Y al llegar a Madrid, la Roja. Yo me la enfundé en el alma desde que me levanté y en el cuerpo desde el medio día, con la pertinente bandera colgando a mi espalda. De semejante guisa me fui a comer a un restaurante muy elegante. Vimos el partido en casa de Arturo, con Pitoya también de rojo y Almu con la bufanda enrollada a la cintura. Y así estuvimos, sufriendo en nuestras carnes durante casi ciento veinte minutos la leña que la naranja mecánica repartía entre nuestros chicos ante la inoperancia de un árbitro inútil o bien pagado, no sé. El patadón en el pecho a Xabi Alonso me dolió en el mismísimo esternón. Sin embargo cuando ese chico -llamado Andrés Iniesta y nacido en Fuentealbilla, Albacete, de una familia humilde- tímido, bajito, paliducho y casi calvo pero que trata al balón con el mismo mimo y delicadeza que si fuera un bebé, con la habilidad de un malabarista y con la potencia y precisión de un misil, chutó aquel derechazo para la historia, el grito de ¡¡¡GOOOOOOOOOOOOOOL!!! recorrió España entera, desde la Isla de Ons hasta la más pequeña de las Canarias, desde Cádiz a Barcelona, desde Valencia a Badajoz, desde La Coruña a Almería, desde Gerona a Sevilla, desde San Sebastián a Huelva; estremeció las capitales y los pueblos, la costa y el interior, la montaña y la llanura, los campos y las ciudades; entre los españoles que están fuera y los extranjeros que están aquí, entre los militares que andan por ahí, entre los presos de las cárceles y los enfermos de los hospitales. Y todos nos echamos a la calle; y en la calle reinaba la alegría, el buen rollo, el optimismo y la complicidad entre viejos y jóvenes, entre rojos y azules, entre obreros y empresarios. Y nos besamos y nos abrazamos con íntimos desconocidos, y agitamos las banderas y las bufandas y nos quedamos felizmente roncos. Nos hacía mucha falta algo así.
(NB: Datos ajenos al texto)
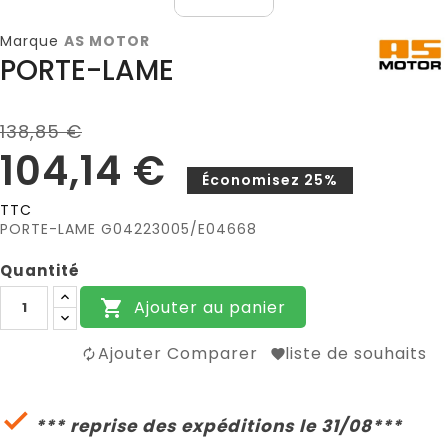
Marque
AS MOTOR
PORTE-LAME
138,85 €
104,14 €
Économisez 25%
TTC
PORTE-LAME G04223005/E04668
Quantité
Ajouter au panier

Ajouter Comparer
liste de souhaits

*** reprise des expéditions le 31/08***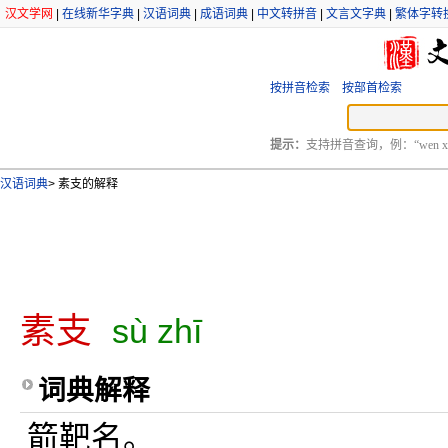
汉文学网
|
在线新华字典
|
汉语词典
|
成语词典
|
中文转拼音
|
文言文字典
|
繁体字转
按拼音检索
按部首检索
提示：
支持拼音查询，例：“wen xu
汉语词典
>
素支的解释
素支
sù zhī
词典解释
箭靶名。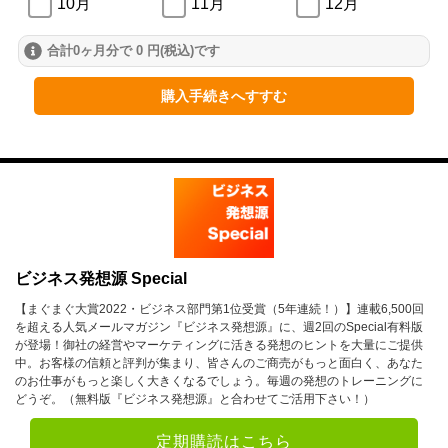
10月
11月
12月
合計0ヶ月分で 0 円(税込)です
2024年
1月
2月
3月
購入手続きへすすむ
4月
5月
6月
7月
8月
9月
10月
11月
12月
2023年
ビジネス発想源 Special
1月
2月
3月
【まぐまぐ大賞2022・ビジネス部門第1位受賞（5年連続！）】連載6,500回
を超える人気メールマガジン『ビジネス発想源』に、週2回のSpecial有料版
4月
5月
6月
が登場！御社の経営やマーケティングに活きる発想のヒントを大量にご提供
中。お客様の信頼と評判が集まり、皆さんのご商売がもっと面白く、あなた
7月
8月
9月
のお仕事がもっと楽しく大きくなるでしょう。毎週の発想のトレーニングに
どうぞ。（無料版『ビジネス発想源』と合わせてご活用下さい！）
10月
11月
12月
定期購読はこちら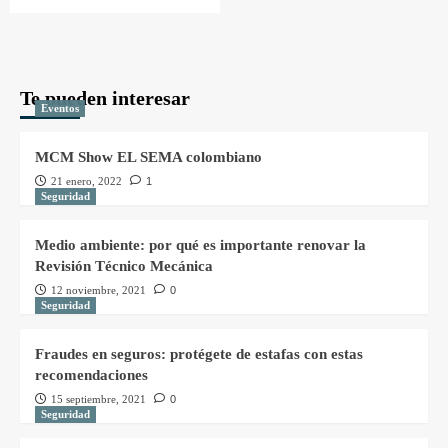
Te pueden interesar
Eventos
MCM Show EL SEMA colombiano
21 enero, 2022
1
Seguridad
Medio ambiente: por qué es importante renovar la
Revisión Técnico Mecánica
12 noviembre, 2021
0
Seguridad
Fraudes en seguros: protégete de estafas con estas
recomendaciones
15 septiembre, 2021
0
Seguridad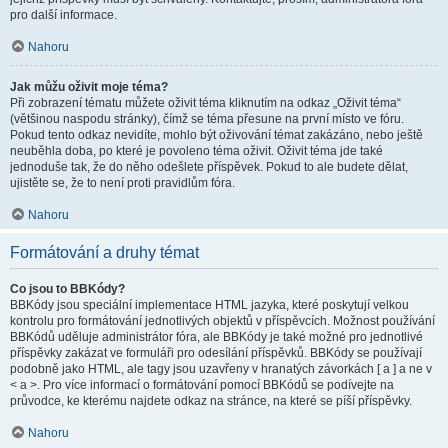
pro další informace.
Nahoru
Jak můžu oživit moje téma?
Při zobrazení tématu můžete oživit téma kliknutím na odkaz „Oživit téma“
(většinou naspodu stránky), čímž se téma přesune na první místo ve fóru.
Pokud tento odkaz nevidíte, mohlo být oživování témat zakázáno, nebo ještě
neuběhla doba, po které je povoleno téma oživit. Oživit téma jde také
jednoduše tak, že do něho odešlete příspěvek. Pokud to ale budete dělat,
ujistěte se, že to není proti pravidlům fóra.
Nahoru
Formátování a druhy témat
Co jsou to BBKódy?
BBKódy jsou speciální implementace HTML jazyka, které poskytují velkou
kontrolu pro formátování jednotlivých objektů v příspěvcích. Možnost používání
BBKódů uděluje administrátor fóra, ale BBKódy je také možné pro jednotlivé
příspěvky zakázat ve formuláři pro odesílání příspěvků. BBKódy se používají
podobně jako HTML, ale tagy jsou uzavřeny v hranatých závorkách [ a ] a ne v
< a >. Pro více informací o formátování pomocí BBKódů se podívejte na
průvodce, ke kterému najdete odkaz na stránce, na které se píší příspěvky.
Nahoru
Me dio mucha pena no tener allí a Marta que hubiera disfrutado como una enana y la pobre está en Francia; lo tuvo que ver rodeada de gabachos envidiosos de España y cabreados por el papelón que ha hecho su selección en el mundial.
Yo comprendo que haya gente tan intelectual, tan profunda, tan transcendente, tan culta y tan seria que no se emocione con estas cosas e incluso las desprecie, pero yo me lo paso muy bien siendo tan simple y tan primaria. Y el beso de Iker a su chica olvidándose de la entrevista y de las cámaras, casi me salta las lágrimas.
TELECINCO pide dos millones de euros por sus derechos sobre el video y a mí este mes no me viene bien con tanto gasto, pero gracias a Cock que me lo ha mandado, lo tengo en mi ordenador, y ahí no creo que puedan meter mano. Espero.